Oprah Show Boosts Twitter Taffic By 40 Percent

After the US talk show hostess devoted her entire show to a discussion of Twitter, traffic shot up 43 percent on the micro-blogging site

Oprah Winfrey has come a long, long way from being an unknown actress in Steven Spielberg’s 1985 feature film “The Color Purple” to exerting worldwide influence on such things as book sales, education, health care, self-help—even Presidential elections.

Winfrey’s support of Barack Obama for president in 2008 may well have delivered enough votes to decide the election for him, some political analysts have said.

Recently she used her television show and Web site to examine the Twitter phenomenon, and of course it boosted the popularity of the 75-person, San Francisco-based IT company in incredible fashion.

On 17 April, the super-popular talk show hostess devoted her entire show to a discussion and demonstration of the instant-message social networking site. Afterward, traffic to Twitter shot up a whopping 43 percent, market tracker Hitwise reported.

On her Chicago-base show, Winfrey synched her laptop to an on-screen monitor and “tweeted” for the first time with actor-producer Ashton Kutcher at his office in Southern California. Kutcher, who also was talking onscreen to Winfrey on a Skype video hookup, had just attracted his 1 millionth “follower” on Twitter in an well-publicized race to reach that plateau before CNN’s Twitter site did.

Later, on Larry King’s nightly CNN talk show, Kutcher was congratulated by CNN news hound Anderson Cooper for the Twitter accomplishment.

Winfrey’s show is syndicated everywhere English is spoken, and CNN is worldwide, so Twitter had the public relations day of its short life that day.

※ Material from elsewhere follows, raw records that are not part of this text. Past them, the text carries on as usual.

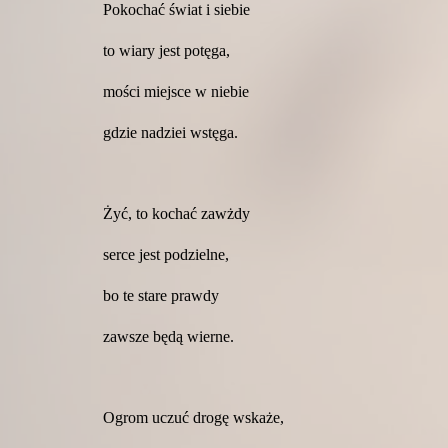
Pokochać świat i siebie
to wiary jest potęga,
mości miejsce w niebie
gdzie nadziei wstęga.
Żyć, to kochać zawżdy
serce jest podzielne,
bo te stare prawdy
zawsze będą wierne.
Ogrom uczuć drogę wskaże,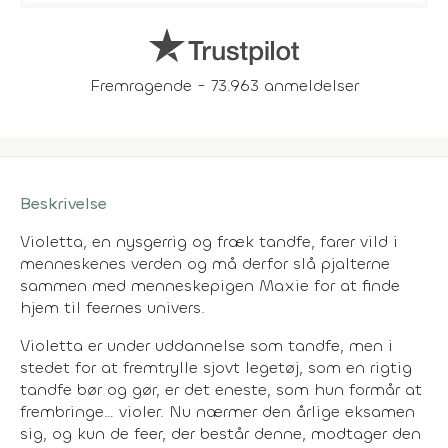
Fremragende - 73.963 anmeldelser
Beskrivelse
Violetta, en nysgerrig og fræk tandfe, farer vild i
menneskenes verden og må derfor slå pjalterne
sammen med menneskepigen Maxie for at finde
hjem til feernes univers.
Violetta er under uddannelse som tandfe, men i
stedet for at fremtrylle sjovt legetøj, som en rigtig
tandfe bør og gør, er det eneste, som hun formår at
frembringe… violer. Nu nærmer den årlige eksamen
sig, og kun de feer, der består denne, modtager den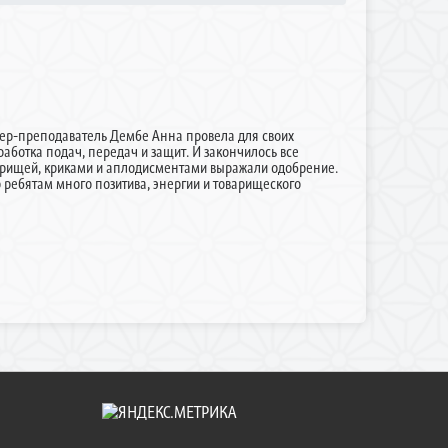
нер-преподаватель Дембе Анна провела для своих
аботка подач, передач и защит. И закончилось все
арищей, криками и аплодисментами выражали одобрение.
 ребятам много позитива, энергии и товарищеского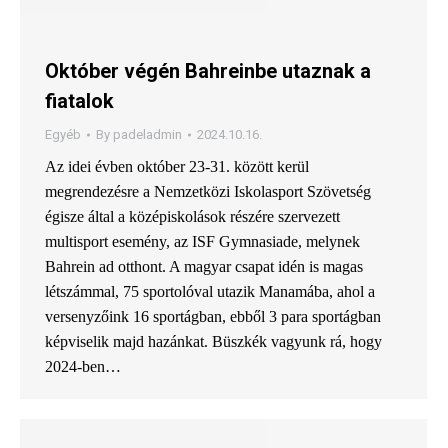
Október végén Bahreinbe utaznak a
fiatalok
Egyéb
By
padeladmin
2024.10.16.
Az idei évben október 23-31. között kerül
megrendezésre a Nemzetközi Iskolasport Szövetség
égisze által a középiskolások részére szervezett
multisport esemény, az ISF Gymnasiade, melynek
Bahrein ad otthont. A magyar csapat idén is magas
létszámmal, 75 sportolóval utazik Manamába, ahol a
versenyzőink 16 sportágban, ebből 3 para sportágban
képviselik majd hazánkat. Büszkék vagyunk rá, hogy
2024-ben…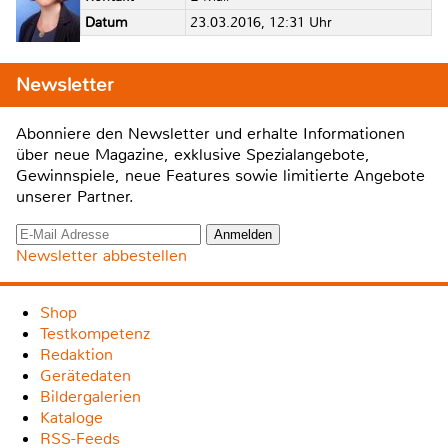
Datum
23.03.2016, 12:31 Uhr
Newsletter
Abonniere den Newsletter und erhalte Informationen
über neue Magazine, exklusive Spezialangebote,
Gewinnspiele, neue Features sowie limitierte Angebote
unserer Partner.
Newsletter abbestellen
Shop
Testkompetenz
Redaktion
Gerätedaten
Bildergalerien
Kataloge
RSS-Feeds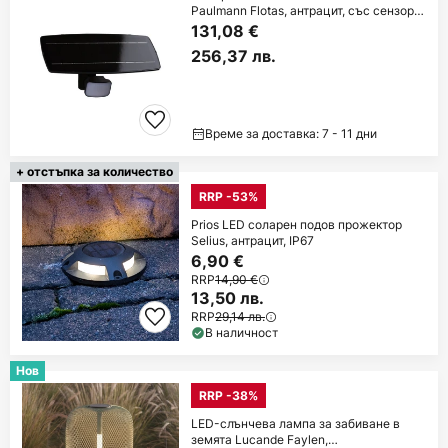
Paulmann Flotas, антрацит, със сензор,
IP65
131,08 €
256,37 лв.
Време за доставка: 7 - 11 дни
+ отстъпка за количество
RRP -53%
Prios LED соларен подов прожектор
Selius, антрацит, IP67
6,90 €
RRP
14,90 €
13,50 лв.
RRP
29,14 лв.
В наличност
Нов
RRP -38%
LED-слънчева лампа за забиване в
земята Lucande Faylen,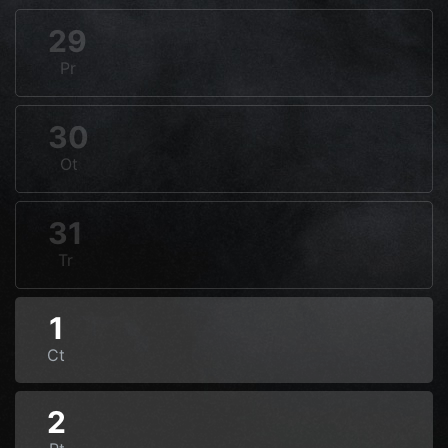
29
Pr
30
Ot
31
Tr
1
Ct
2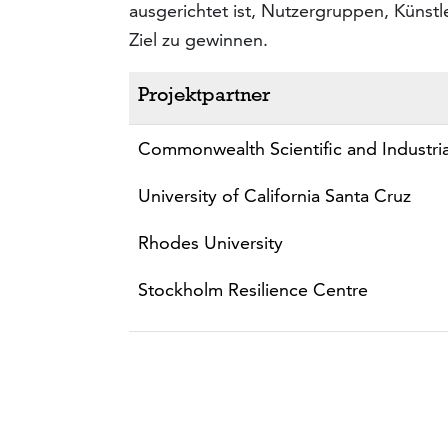
ausgerichtet ist, Nutzergruppen, Künst
Ziel zu gewinnen.
Projektpartner
Commonwealth Scientific and Industri
University of California Santa Cruz
Rhodes University
Stockholm Resilience Centre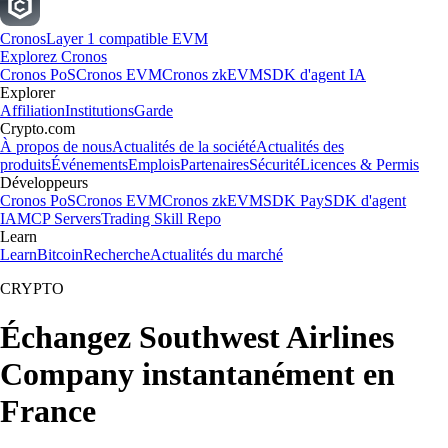
Cronos
Layer 1 compatible EVM
Explorez Cronos
Cronos PoS
Cronos EVM
Cronos zkEVM
SDK d'agent IA
Explorer
Affiliation
Institutions
Garde
Crypto.com
À propos de nous
Actualités de la société
Actualités des
produits
Événements
Emplois
Partenaires
Sécurité
Licences & Permis
Développeurs
Cronos PoS
Cronos EVM
Cronos zkEVM
SDK Pay
SDK d'agent
IA
MCP Servers
Trading Skill Repo
Learn
Learn
Bitcoin
Recherche
Actualités du marché
CRYPTO
Échangez Southwest Airlines
Company instantanément en
France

Also on 17 April , 37 percent of hits to Twitter.com were by new visitors, Hitwise said. Facebook’s ratio of new visitors in March was a mere 8 percent, the service reported.

Finally, Hitwise said that “Oprah” was the No. 7 search-for term of the day and “Oprah Twitter,” had come out of nowhere to be No. 35.

Never underestimate the power of a popular media celebrity.